The building of the school was a shared project between the Department of Transport and Public Works for the Western Cape Education Department (WCED) and Rabie Property.
Ms Nopote was overcome with emotion as she told the matriculants waiting in line for their results of the role Ms Rowley had played in the school’s success.
“Maggie did so much for us. Our pupils benefited a lot from her,” she said.
Sinenjongo’s top pupil was Zoliswa Mthintsilana who scored straight As, achieving 88% in maths and 87% in physical science. She will be studying medicine at UCT this year.
Several schools in Tabletalk’s distribution area also achieved 100% pass rates.
Among them was Milnerton High School where, for the 15th consecutive year, all the matriculants passed, with 80% of them having achieving Bachelor’s passes, which make them eligible for university study.
The six candidates who each obtained seven As are the school’s top matriculant Zharea Henkerman, Bryony Bosman, Brandon Ferreira, Cameron Misplon, Matthew Gruning and Sherkira Seeley.
Zharea, from Melkbosstrand, plans to study mechatronic engineering at Stellenbosch University.
Headmaster Paul Besener said it was a privilege to lead a school of this calibre where pupils and parents believe it’s cool to do well. “Isn’t it unbelievable to have six pupils achieve seven distinctions. The school governing body, parents and especially the staff need to be acknowledged for buying into the ethos we are trying to create in our school,” he said.
Parklands College also achieved a 100% pass rate with 31 A Aggregates. Among the top achievers were Tara Grobbelaar, Frank Smuts and Cecilia van der Walt who each scored eight distinctions.
CBC St John’s in Parklands achieved a 81.6% bachelor pass. Its top pupil was Rachele Furgione with six distinctions.
Tafelberg School in Bothasig also achieved a 100% pass rate, with 74% of its pupils achieving Bachelor’s passes and 26% diploma passes.
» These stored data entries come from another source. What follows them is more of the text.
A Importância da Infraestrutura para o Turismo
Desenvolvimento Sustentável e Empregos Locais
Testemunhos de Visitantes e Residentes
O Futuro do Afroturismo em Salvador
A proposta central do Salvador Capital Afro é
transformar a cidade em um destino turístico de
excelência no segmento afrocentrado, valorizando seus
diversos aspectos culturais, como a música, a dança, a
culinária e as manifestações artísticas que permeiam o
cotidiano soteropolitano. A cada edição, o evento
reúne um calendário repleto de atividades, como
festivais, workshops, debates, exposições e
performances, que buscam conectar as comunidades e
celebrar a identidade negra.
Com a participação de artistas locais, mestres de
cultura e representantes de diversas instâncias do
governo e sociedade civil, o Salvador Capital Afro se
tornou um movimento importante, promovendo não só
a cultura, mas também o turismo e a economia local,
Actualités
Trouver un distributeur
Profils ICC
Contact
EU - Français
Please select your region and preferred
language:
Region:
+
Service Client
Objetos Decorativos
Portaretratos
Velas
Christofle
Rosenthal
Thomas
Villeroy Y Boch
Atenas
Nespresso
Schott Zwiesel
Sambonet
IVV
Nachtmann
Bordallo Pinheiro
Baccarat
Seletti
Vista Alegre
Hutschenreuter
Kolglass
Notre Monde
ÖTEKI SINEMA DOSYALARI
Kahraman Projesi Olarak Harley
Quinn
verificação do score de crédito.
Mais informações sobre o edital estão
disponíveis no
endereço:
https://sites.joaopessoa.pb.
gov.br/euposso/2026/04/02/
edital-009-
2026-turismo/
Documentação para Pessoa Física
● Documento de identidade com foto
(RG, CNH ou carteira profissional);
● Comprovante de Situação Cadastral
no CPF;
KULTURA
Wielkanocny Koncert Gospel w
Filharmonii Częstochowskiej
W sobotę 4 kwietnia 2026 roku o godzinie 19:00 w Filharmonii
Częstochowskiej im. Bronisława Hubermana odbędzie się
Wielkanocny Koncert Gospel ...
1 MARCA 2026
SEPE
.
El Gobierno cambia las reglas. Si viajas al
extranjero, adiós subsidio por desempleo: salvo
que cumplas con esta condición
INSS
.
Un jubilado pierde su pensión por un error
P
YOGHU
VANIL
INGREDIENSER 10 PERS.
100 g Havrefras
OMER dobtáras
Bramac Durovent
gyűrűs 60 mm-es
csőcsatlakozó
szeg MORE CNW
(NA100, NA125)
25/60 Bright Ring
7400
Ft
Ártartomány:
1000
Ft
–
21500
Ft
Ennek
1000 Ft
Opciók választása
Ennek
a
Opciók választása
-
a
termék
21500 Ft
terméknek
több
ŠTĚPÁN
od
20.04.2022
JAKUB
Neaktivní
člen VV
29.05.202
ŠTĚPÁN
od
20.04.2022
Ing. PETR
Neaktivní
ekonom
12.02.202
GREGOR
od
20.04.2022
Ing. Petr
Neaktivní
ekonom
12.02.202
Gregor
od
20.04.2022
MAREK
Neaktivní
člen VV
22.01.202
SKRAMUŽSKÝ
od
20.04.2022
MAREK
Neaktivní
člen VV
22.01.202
Their top pupil was Jezi O’Hagan who passed with an aggregate of 72%.
Vice-principal Lee-Anne Benecke said the school’s success was the result of an “amazing” school governing body and teachers “who treat each child as their own”.
“Being a special needs school, our learners need and respond well to this,” she said.
Also among the schools which achieved a 100% pass rate was Table View High School, whose matriculants achieved a 74% Bachelor’s pass rate, six A aggregates and 30 B aggregates. Their top candidate was Jasmine Volker whose aggregate was 90.71% and who achieved seven As. She will be studying chemical engineering at UCT this year.
Edgemead High congratulated their Dux pupil Kaedi Mostert who achieved seven distinctions and an average of 92.6%. She has been awarded the Yvonne Parfitt bursary to study medicine at Stellenbosch University this year.
After the results were announced last week, Education MEC Debbie Schäfer said the percentage of candidates who passed had increased from 75.7% in 2009 to 81.5% in 2018 – an increase of 5.8%.
Gauteng again took the top spot, with a 87.9% pass rate, followed by the Free State with 87.5% and Western Cape, with 81.5% and maintaining their number one spot for the highest pass rate in mathematics.
“Matric results are our second key measure of the state of education in our province. The Western Cape Government has always maintained that indicators of quality go well beyond the overall pass rate. We focus on the quality of the passes and the retention of as many pupils as possible in the school system so that we can ensure the best possible opportunities for our young people in the Western Cape,” she said.